◆ PROBLEM: Search the records for the string "puppy" and copy every line in which it appears.

◆ DATA EXTRACT:
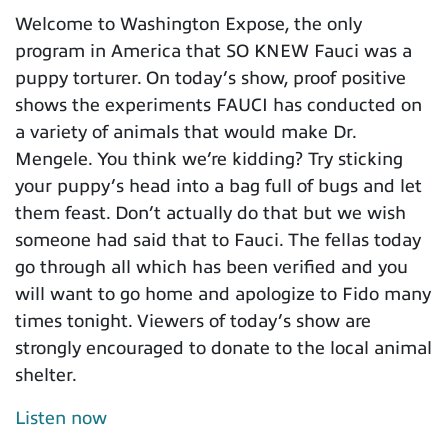
Welcome to Washington Expose, the only
program in America that SO KNEW Fauci was a
puppy torturer. On today’s show, proof positive
shows the experiments FAUCI has conducted on
a variety of animals that would make Dr.
Mengele. You think we’re kidding? Try sticking
your puppy’s head into a bag full of bugs and let
them feast. Don’t actually do that but we wish
someone had said that to Fauci. The fellas today
go through all which has been verified and you
will want to go home and apologize to Fido many
times tonight. Viewers of today’s show are
strongly encouraged to donate to the local animal
shelter.
Listen now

◆ RESPONSE BOX:
puppy torturer. On today’s show, proof positive
your puppy’s head into a bag full of bugs and let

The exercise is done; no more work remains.